За пять минут я собрала все ее вещи. Запихнула в сумки белье, лекарства, банки с овсяной мукой, все. Хурия ужасно боялась выйти, потому что уже несколько месяцев она не платила за квартиру. Но я больше не боялась ни мадемуазель Майер, никого. Так хлопнула дверью, уходя, что кусок штукатурки отвалился от потолка и скатился по лестнице. Я была довольна, мне казалось, что начинается совсем новая жизнь. Я положила ладонь на живот Хурии. «Он шевелится?» Она шла осторожно, тяжело дыша. «Да, брыкается все время, настоящий бесенок».

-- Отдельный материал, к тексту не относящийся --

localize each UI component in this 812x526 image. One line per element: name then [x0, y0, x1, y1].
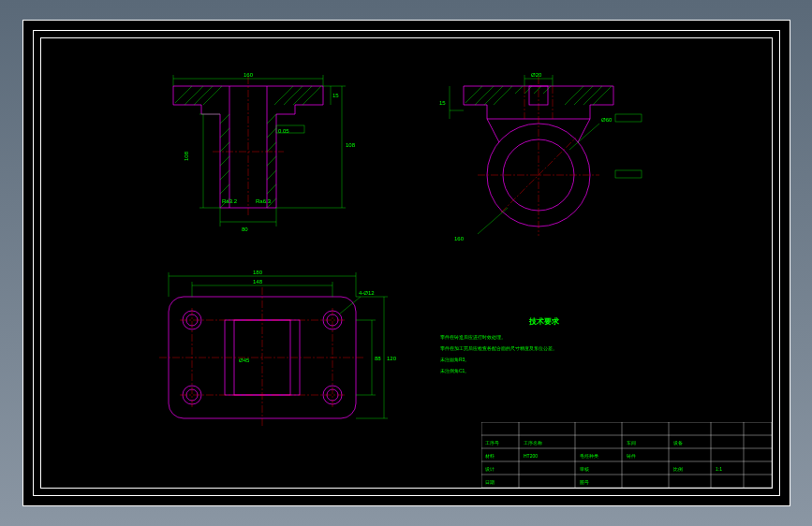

Первые дни на улице Жавело были сплошным праздником. Я была так счастлива, что Хурия снова со мной, не расставалась с ней ни на минуту. Ноно принес огромную стереосистему с колонками и цветной телевизор с большим экраном. Когда я спросила, откуда все это, он не ответил, только рассмеялся, и стены гаража наполнились музыкой. Ноно пригласил друзей-африканцев, мы ставили кассеты и танцевали под африканскую музыку, под рай, регги, рок. А потом они достали свои маленькие барабаны джун-джун и заиграли на них и еще на чудном инструменте вроде маленькой арфы, который принес в своей сумке Хаким, приятель Ноно: он назывался санза, звук у него был нежный, словно скользящий, и, казалось, лился со всех сторон сразу.
Мы пили кока-колу с ромом, водку, пиво. Хурия курила сигарету за сигаретой, раскинувшись на диване. Потом тоже попробовала потанцевать, как она умела когда-то, притопывая и покачивая бедрами, но большой живот и набухшие груди ей мешали. Впервые с тех пор, как я привела ее сюда, она смеялась. Улица Жан-Бутон, старая карга — все было забыто. Музыка поднималась от самой земли, наверно, она отдавалась во всех стенах до тридцать второго этажа и разносилась по соседним улицам — Шато-де-Рантье, Толбиак, Жанны д'Арк, до самой больницы Сальпетриер и Лионского вокзала. Красным песком оседала она на стенах — это была земля Африки. Хаким играл на санзе, сидя на полу по-турецки, капли пота стекали по его щекам, по бородке. Он был похож на колдуна. А Ноно, почти голый, весь блестящий от пота, стучал кончиками пальцев по барабанам, и Хурия притопывала в такт босыми ногами по бетонному полу и звенела медными браслетами.
Лифт не работал. Я потащила Хурию за собой по лестнице на самый верхний этаж, к дверце, ведущей на чердак — замок с нее еще раньше сбил Ноно, — и мы выбрались по пожарной лесенке на крышу. Была уже ночь. Но в Париже никогда не темнеет совсем. Красноватый свет нимбом окружал город. Хаким и Ноно поднялись вслед за нами. Мы уселись на шершавую крышу возле вентиляционных труб. Ноно опять стал играть на барабане, а Хаким щипал струны санзы. Мы пели, без слов, просто звуки: а-а, у-у, э-о, э-а, а-э, я-у, я-а. Мы были молоды. У нас не было денег, не было будущего. Мы курили косяки. Но все это — крыша, красноватое небо, уличный гул и гашиш, — все это, ничье, принадлежало нам.
А потом мы стали так делать каждый вечер. Это было наше кино. Днем мы хоронились под землей, как тараканы в щелях. Зато когда наступала ночь, выбирались и разгуливали повсюду. По переходам метро, на станции «Толбиак» и дальше, до самого Аустерлицкого вокзала. Хаким, приятель Ноно, продавал африканские безделушки — украшения, бусы, амулеты. Ему было все равно, что продавать. Он занимался этим, чтобы платить за учебу, — учился он на историческом факультете в университете «Париж-VII» и жил в студенческом городке в Антони. Хаким рассказывал мне про своего деда по имени Ямба Эль-Хадж Мафоба, который служил во французской армии, в пехоте, и воевал с немцами. В переходах метро каждый вечер звучал тамтам, на станции «Площадь Италии», на «Аустерлице», «Бастилии», «Отель-де-Виль». Барабанный бой гулко разносился под сводами, то грозный, как раскаты грома, то мерный и негромкий, как стук сердца.